Your assignment
Return all the lines below exactly. Any picture among them is omitted.

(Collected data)
+ + +

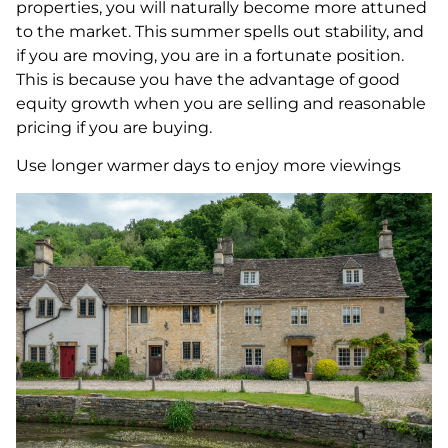
properties, you will naturally become more attuned
to the market. This summer spells out stability, and
if you are moving, you are in a fortunate position.
This is because you have the advantage of good
equity growth when you are selling and reasonable
pricing if you are buying.
Use longer warmer days to enjoy more viewings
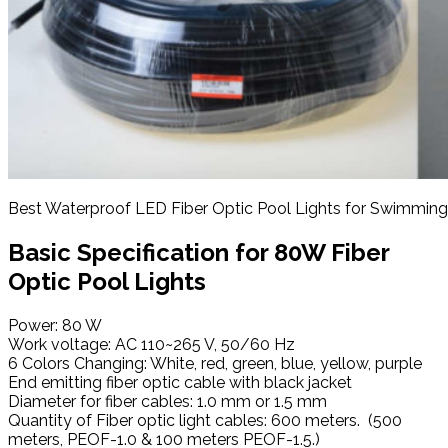
Best Waterproof LED Fiber Optic Pool Lights for Swimming
Basic
Specification
for 80W Fiber
Optic Pool Lights
Power: 80 W
Work voltage: AC 110~265 V, 50/60 Hz
6 Colors Changing: White, red, green, blue, yellow, purple
End emitting fiber optic cable with black jacket
Diameter for fiber cables: 1.0 mm or 1.5 mm
Quantity of Fiber optic light cables: 600 meters. (500
meters, PEOF-1.0 & 100 meters PEOF-1.5.)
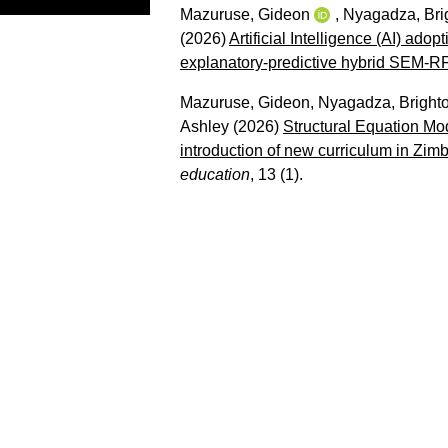
Mazuruse, Gideon
,
Nyagadza, Bri
(2026)
Artificial Intelligence (AI) ad
explanatory-predictive hybrid SEM-R
Mazuruse, Gideon
,
Nyagadza, Bright
Ashley
(2026)
Structural Equation Mod
introduction of new curriculum in Zi
education
, 13 (1).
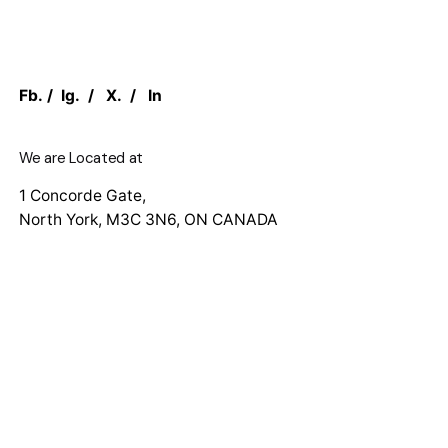
Fb.
/
Ig.
/
X.
/
In
We are Located at
1 Concorde Gate,
North York, M3C 3N6, ON CANADA
Work inquiries
Interested in working with us?
sales@canadian.agency
+1 888 949 1232
Want to See Our Work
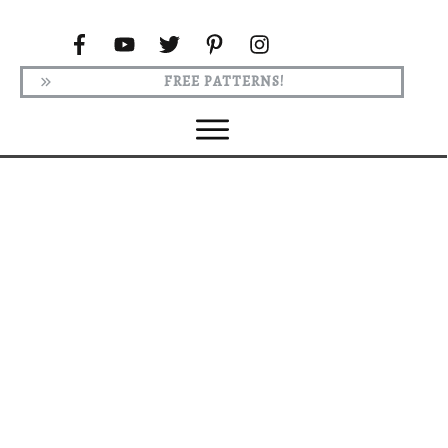
FREE PATTERNS!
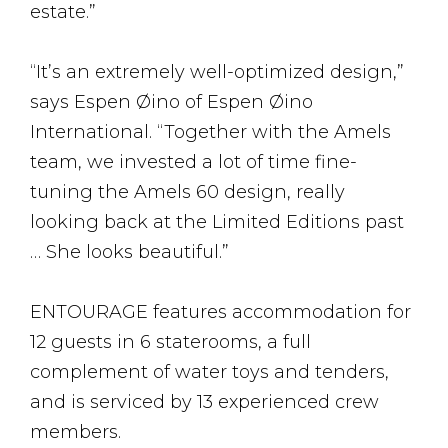
estate.”
“It’s an extremely well-optimized design,”
says Espen Øino of Espen Øino
International. “Together with the Amels
team, we invested a lot of time fine-
tuning the Amels 60 design, really
looking back at the Limited Editions past
… She looks beautiful.”
ENTOURAGE features accommodation for
12 guests in 6 staterooms, a full
complement of water toys and tenders,
and is serviced by 13 experienced crew
members.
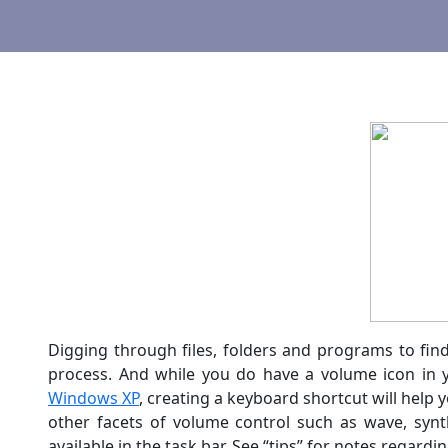
Digging through files, folders and programs to fi
process. And while you do have a volume icon in yo
Windows XP
, creating a keyboard shortcut will help
other facets of volume control such as wave, syn
available in the task bar. See “tips” for notes regar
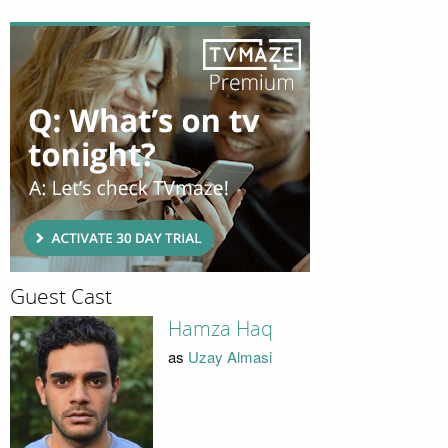
Guest Cast
Hamza Haq
as
Uzay Almasi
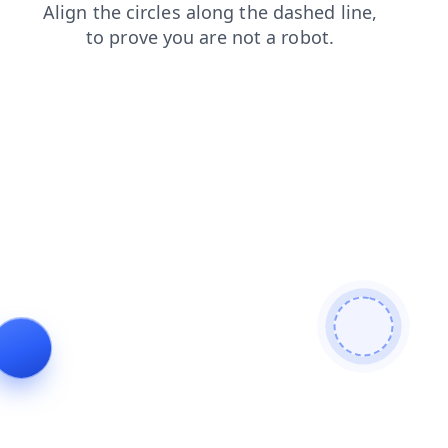
news
shop
login
contacts
faq
search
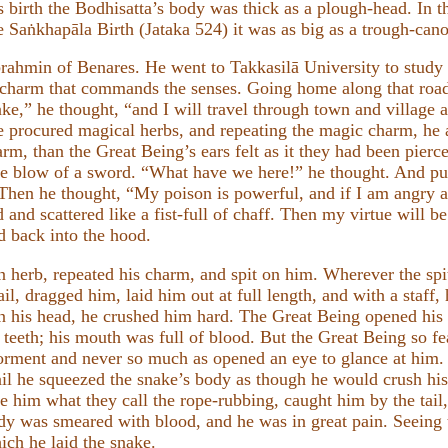
is birth the Bodhisatta’s body was thick as a plough-head. In t
e Saṅkhapāla Birth (Jataka 524) it was as big as a trough-cano
rahmin of Benares. He went to Takkasilā University to study 
 charm that commands the senses. Going home along that road
nake,” he thought, “and I will travel through town and village
he procured magical herbs, and repeating the magic charm, he
rm, than the Great Being’s ears felt as it they had been pierc
the blow of a sword. “What have we here!” he thought. And pu
Then he thought, “My poison is powerful, and if I am angry a
d and scattered like a fist-full of chaff. Then my virtue will b
d back into the hood.
herb, repeated his charm, and spit on him. Wherever the spitt
il, dragged him, laid him out at full length, and with a staff
on his head, he crushed him hard. The Great Being opened hi
s teeth; his mouth was full of blood. But the Great Being so f
s torment and never so much as opened an eye to glance at him
ail he squeezed the snake’s body as though he would crush hi
 him what they call the rope-rubbing, caught him by the tail
ody was smeared with blood, and he was in great pain. Seeing
ch he laid the snake.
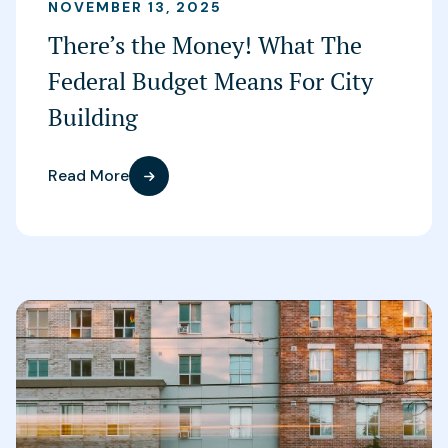
NOVEMBER 13, 2025
There’s the Money! What The
Federal Budget Means For City
Building
Read More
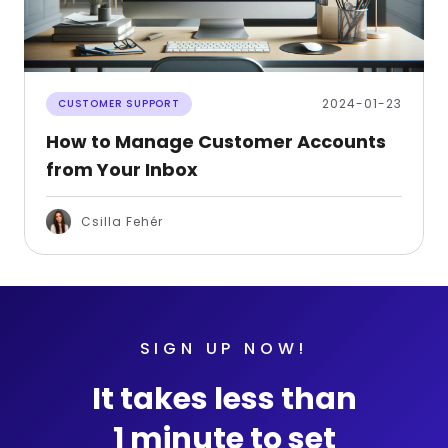
2024-01-23
CUSTOMER SUPPORT
How to Manage Customer Accounts
from Your Inbox
Csilla Fehér
SIGN UP NOW!
It takes less than
1 minute to set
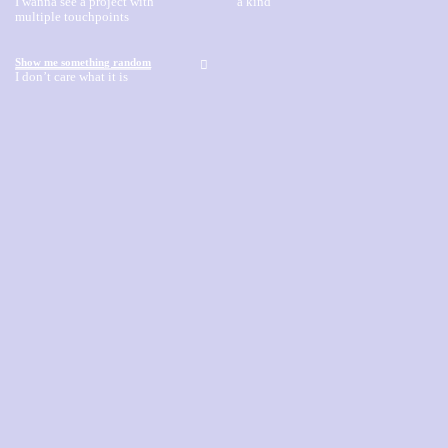
I wanna see a project with
a kind
multiple touchpoints
Show me something random
︎
I don’t care what it is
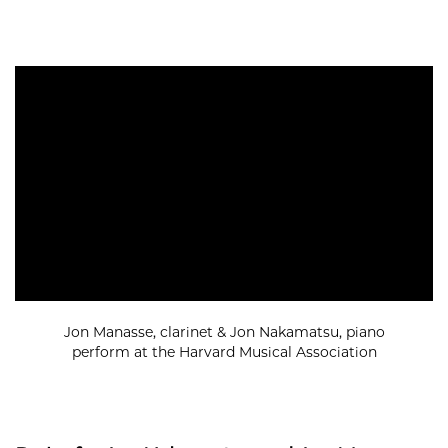
Jon Manasse, clarinet & Jon Nakamatsu, piano
perform at the Harvard Musical Association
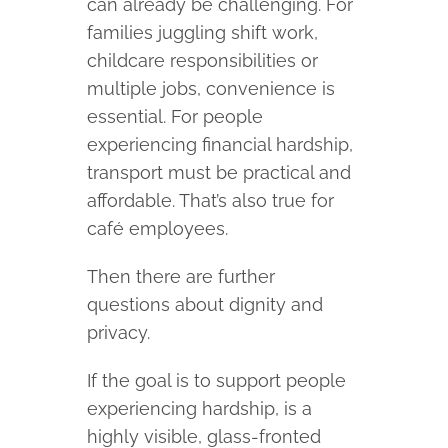
can already be challenging. For
families juggling shift work,
childcare responsibilities or
multiple jobs, convenience is
essential. For people
experiencing financial hardship,
transport must be practical and
affordable. That’s also true for
café employees.
Then there are further
questions about dignity and
privacy.
If the goal is to support people
experiencing hardship, is a
highly visible, glass-fronted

+ + +

Answer section
properties, you will naturally become more attuned
to the market. This summer spells out stability, and
if you are moving, you are in a fortunate position.
This is because you have the advantage of good
equity growth when you are selling and reasonable
pricing if you are buying.
Use longer warmer days to enjoy more viewings
Best Waterproof LED Fiber Optic Pool Lights for Swimming
Basic
Specification
for 80W Fiber
Optic Pool Lights
Power: 80 W
Work voltage: AC 110~265 V, 50/60 Hz
6 Colors Changing: White, red, green, blue, yellow, purple
End emitting fiber optic cable with black jacket
Diameter for fiber cables: 1.0 mm or 1.5 mm
Quantity of Fiber optic light cables: 600 meters. (500
meters, PEOF-1.0 & 100 meters PEOF-1.5.)
Mazuruse, Gideon
,
Nyagadza, Bri
(2026)
Artificial Intelligence (AI) ad
explanatory-predictive hybrid SEM-R
Mazuruse, Gideon
,
Nyagadza, Bright
Ashley
(2026)
Structural Equation Mod
introduction of new curriculum in Zi
education
, 13 (1).
Fb.
/
Ig.
/
X.
/
In
We are Located at
1 Concorde Gate,
North York, M3C 3N6, ON CANADA
Work inquiries
Interested in working with us?
sales@canadian.agency
+1 888 949 1232
Want to See Our Work
FREE PATTERNS!
estate.”
“It’s an extremely well-optimized design,”
says Espen Øino of Espen Øino
International. “Together with the Amels
team, we invested a lot of time fine-
tuning the Amels 60 design, really
looking back at the Limited Editions past
… She looks beautiful.”
ENTOURAGE features accommodation for
12 guests in 6 staterooms, a full
complement of water toys and tenders,
and is serviced by 13 experienced crew
members.
Digging through files, folders and programs to fi
process. And while you do have a volume icon in yo
Windows XP
, creating a keyboard shortcut will help
other facets of volume control such as wave, syn
available in the task bar. See “tips” for notes regar
Guest Cast
Hamza Haq
as
Uzay Almasi
news
shop
login
contacts
faq
search
is birth the Bodhisatta’s body was thick as a plough-head. In t
e Saṅkhapāla Birth (Jataka 524) it was as big as a trough-cano
rahmin of Benares. He went to Takkasilā University to study 
 charm that commands the senses. Going home along that road
nake,” he thought, “and I will travel through town and village
he procured magical herbs, and repeating the magic charm, he
rm, than the Great Being’s ears felt as it they had been pierc
the blow of a sword. “What have we here!” he thought. And pu
Then he thought, “My poison is powerful, and if I am angry a
d and scattered like a fist-full of chaff. Then my virtue will b
d back into the hood.
herb, repeated his charm, and spit on him. Wherever the spitt
il, dragged him, laid him out at full length, and with a staff
on his head, he crushed him hard. The Great Being opened hi
s teeth; his mouth was full of blood. But the Great Being so f
s torment and never so much as opened an eye to glance at him
ail he squeezed the snake’s body as though he would crush hi
 him what they call the rope-rubbing, caught him by the tail
ody was smeared with blood, and he was in great pain. Seeing
ch he laid the snake.
NOVEMBER 13, 2025
There’s the Money! What The
Federal Budget Means For City
Building
Read More
2024-01-23
CUSTOMER SUPPORT
How to Manage Customer Accounts
from Your Inbox
Csilla Fehér
SIGN UP NOW!
It takes less than
1 minute to set
I wanna see a project with
a kind
multiple touchpoints
Show me something random
︎
I don’t care what it is
Jon Manasse, clarinet & Jon Nakamatsu, piano
perform at the Harvard Musical Association
can already be challenging. For
families juggling shift work,
childcare responsibilities or
multiple jobs, convenience is
essential. For people
experiencing financial hardship,
transport must be practical and
affordable. That’s also true for
café employees.
Then there are further
questions about dignity and
privacy.
If the goal is to support people
experiencing hardship, is a
highly visible, glass-fronted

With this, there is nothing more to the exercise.